Примерно в 16:00 разведка донесла ему, что немцы их преследуют. Минут через двадцать они уже были полностью окружены. Михин приказал окопаться и держать оборону. Подсчитали потери: одного взяли в плен, двое погибли, восемь человек были ранены.
Немцы в лес не пошли, они, видимо, боялись. Но лес ужасно простреливался из минометов и автоматов, изредка (немцы) бросали гранаты. Михина называли по фамилии, предлагали сдаться, сложить оружие. Обещали спасти жизнь и создать хорошие условия. Он на это отвечал выстрелами. Картина была непривлекательная. К вечеру, то есть до часов 17—18, он решил прорываться из этого окружения, потому что другого выхода не было. Они с боем бросились из леса в кукурузу. Здесь они почти были пойманы.

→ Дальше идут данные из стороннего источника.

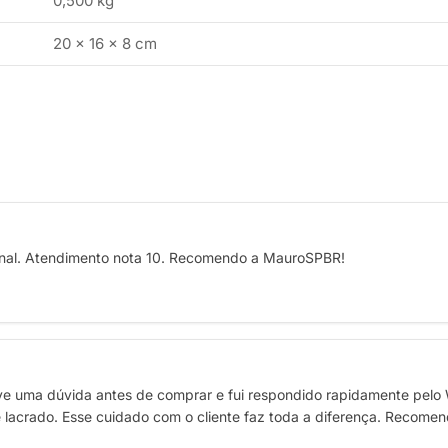
0,500 kg
20 × 16 × 8 cm
ginal. Atendimento nota 10. Recomendo a MauroSPBR!
e uma dúvida antes de comprar e fui respondido rapidamente pelo
 e lacrado. Esse cuidado com o cliente faz toda a diferença. Recome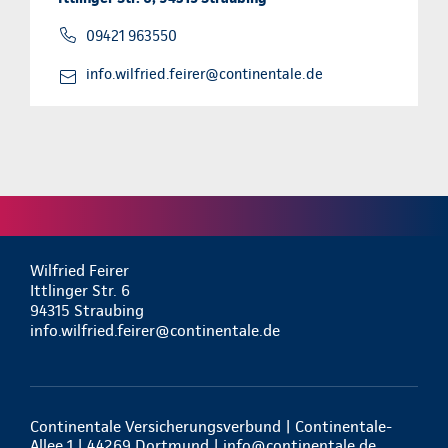
09421 963550
info.wilfried.feirer@continentale.de
Wilfried Feirer
Ittlinger Str. 6
94315 Straubing
info.wilfried.feirer@continentale.de
Continentale Versicherungsverbund | Continentale-
Allee 1 | 44269 Dortmund |
info@continentale.de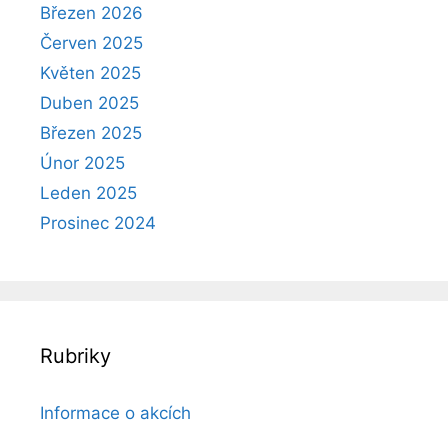
Březen 2026
Červen 2025
Květen 2025
Duben 2025
Březen 2025
Únor 2025
Leden 2025
Prosinec 2024
Rubriky
Informace o akcích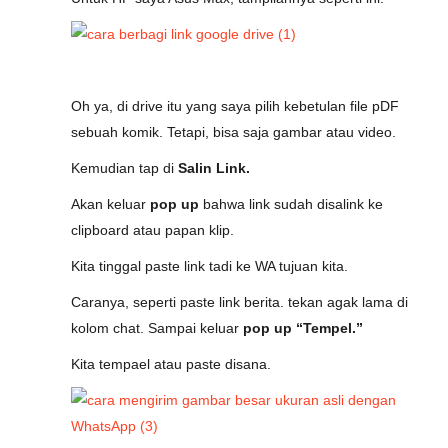
Oh ya, di drive itu yang saya pilih kebetulan file pDF
sebuah komik. Tetapi, bisa saja gambar atau video.
Kemudian tap di
Salin Link.
Akan keluar
pop up
bahwa link sudah disalink ke
clipboard atau papan klip.
Kita tinggal paste link tadi ke WA tujuan kita.
Caranya, seperti paste link berita. tekan agak lama di
kolom chat. Sampai keluar
pop up “Tempel.”
Kita tempael atau paste disana.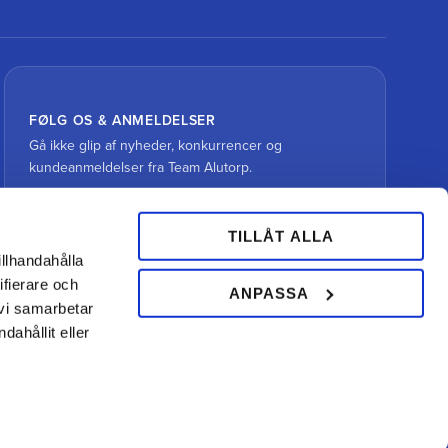
FØLG OS & ANMELDELSER
Gå ikke glip af nyheder, konkurrencer og
kundeanmeldelser fra Team Alutorp.
TILLÅT ALLA
illhandahålla
ifierare och
ANPASSA
 vi samarbetar
ahållit eller
Din hovslagerbutik online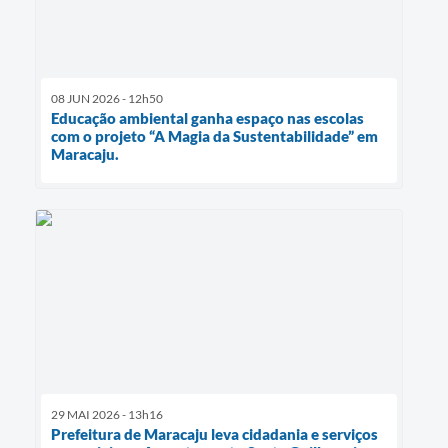
08 JUN 2026 - 12h50
Educação ambiental ganha espaço nas escolas
com o projeto “A Magia da Sustentabilidade” em
Maracaju.
29 MAI 2026 - 13h16
Prefeitura de Maracaju leva cidadania e serviços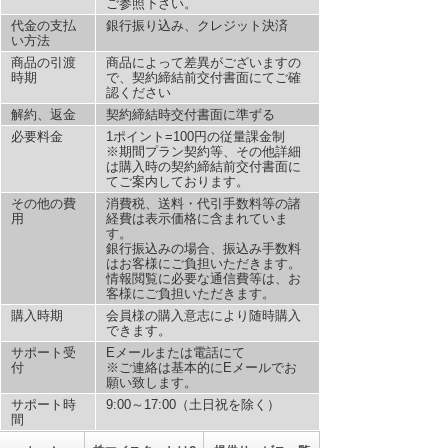
ご参照下さい。
代金の支払
銀行振り込み、クレジット決済
い方法
商品の引渡
商品によって差異がございますの
時期
で、契約締結前交付書面にてご確
認ください
解約、返金
契約締結時交付書面に準ずる
必要料金
1ポイント=100円の従量課金制
※期間プラン契約等、その他詳細
は購入時の契約締結前交付書面に
てご案内しております。
その他の費
消費税、送料・代引手数料等の諸
用
経費は表示価格に含まれていま
す。
銀行振込みの場合、振込み手数料
はお客様にご負担いただきます。
情報閲覧に必要な通信費等は、お
客様にご負担いただきます。
購入時期
会員様の購入意志により随時購入
できます。
サポート受
Eメールまたは電話にて
付
※ご連絡は基本的にEメールでお
願い致します。
サポート時
9:00～17:00（土日祝を除く）
間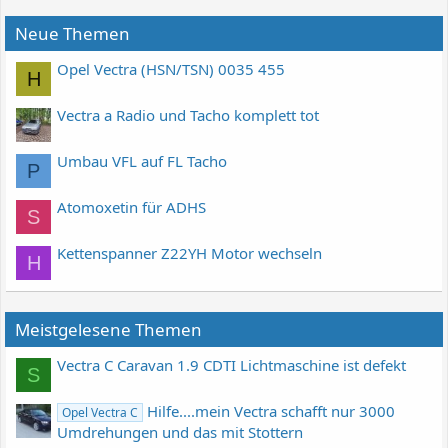
Neue Themen
Opel Vectra (HSN/TSN) 0035 455
H
Vectra a Radio und Tacho komplett tot
Umbau VFL auf FL Tacho
P
Atomoxetin für ADHS
S
Kettenspanner Z22YH Motor wechseln
H
Meistgelesene Themen
Vectra C Caravan 1.9 CDTI Lichtmaschine ist defekt
S
Hilfe....mein Vectra schafft nur 3000
Opel Vectra C
Umdrehungen und das mit Stottern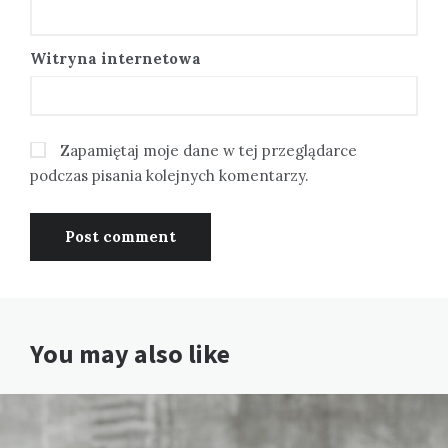
Witryna internetowa
Zapamiętaj moje dane w tej przeglądarce
podczas pisania kolejnych komentarzy.
You may also like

Михин приказал спасаться, кто как может. Сбор с северной стороны опушки, от них в шести-семи километрах. Таким образом, они разошлись на мелкие группы. Немцы стали прочесывать кукурузу, пшеницу и копны, поэтому они уже прекратили сопротивление. И вот ужасный случай. Михина, наверное, заметили, что он мелькнул в стоге. Кто-то проколол штыком через копну. Ему немного задело голову. Он не успел опомниться, как около стога остановился мотоцикл, видимо, у него что-то сломалось, и он слышал, как гремят ключами. Копался он (немец) минут 10—15, потом подошел к нему и сел как раз на его ногу.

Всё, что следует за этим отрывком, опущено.